What the exercise asks:
Please reproduce the listing word for word. Pictures stay out.

[[ Provided records open ]]

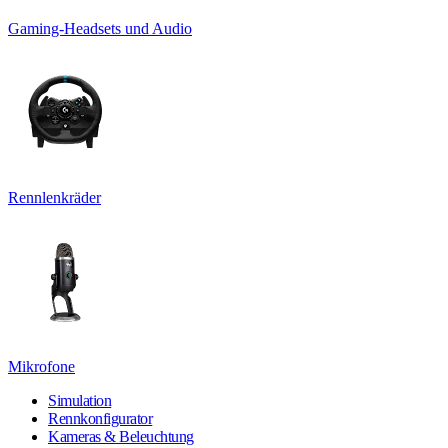
Gaming-Headsets und Audio
Rennlenkräder
Mikrofone
Simulation
Rennkonfigurator
Kameras & Beleuchtung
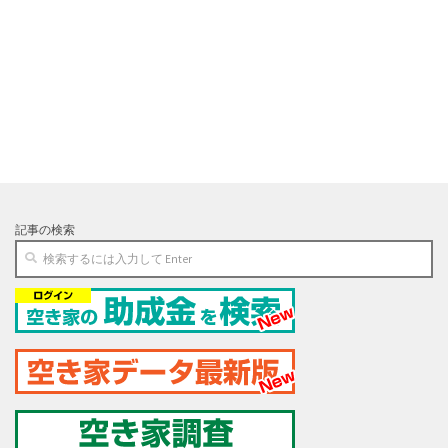
記事の検索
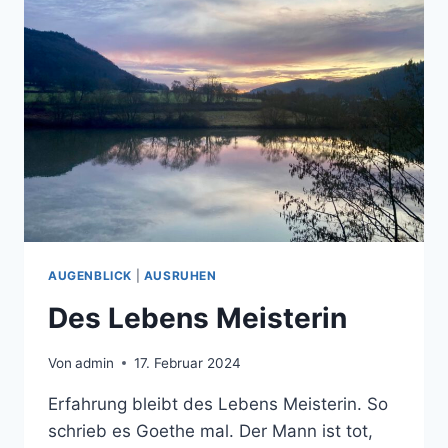
AUGENBLICK
|
AUSRUHEN
Des Lebens Meisterin
Von
admin
17. Februar 2024
Erfahrung bleibt des Lebens Meisterin. So
schrieb es Goethe mal. Der Mann ist tot,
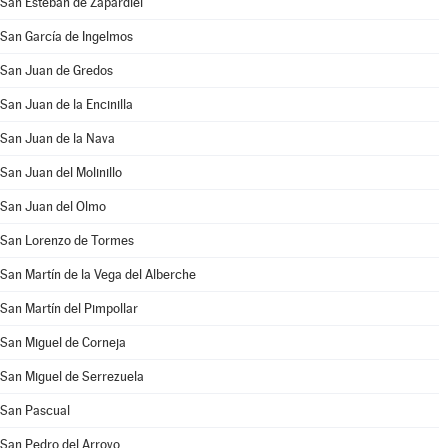
San Esteban de Zapardiel
San García de Ingelmos
San Juan de Gredos
San Juan de la Encinilla
San Juan de la Nava
San Juan del Molinillo
San Juan del Olmo
San Lorenzo de Tormes
San Martín de la Vega del Alberche
San Martín del Pimpollar
San Miguel de Corneja
San Miguel de Serrezuela
San Pascual
San Pedro del Arroyo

[[ Provided records closed ]]

Solution for this problem:
Gaming-Headsets und Audio
Rennlenkräder
Mikrofone
Simulation
Rennkonfigurator
Kameras & Beleuchtung
記事の検索
AUGENBLICK
|
AUSRUHEN
Des Lebens Meisterin
Von
admin
17. Februar 2024
Erfahrung bleibt des Lebens Meisterin. So
schrieb es Goethe mal. Der Mann ist tot,
San Esteban de Zapardiel
San García de Ingelmos
San Juan de Gredos
San Juan de la Encinilla
San Juan de la Nava
San Juan del Molinillo
San Juan del Olmo
San Lorenzo de Tormes
San Martín de la Vega del Alberche
San Martín del Pimpollar
San Miguel de Corneja
San Miguel de Serrezuela
San Pascual
San Pedro del Arroyo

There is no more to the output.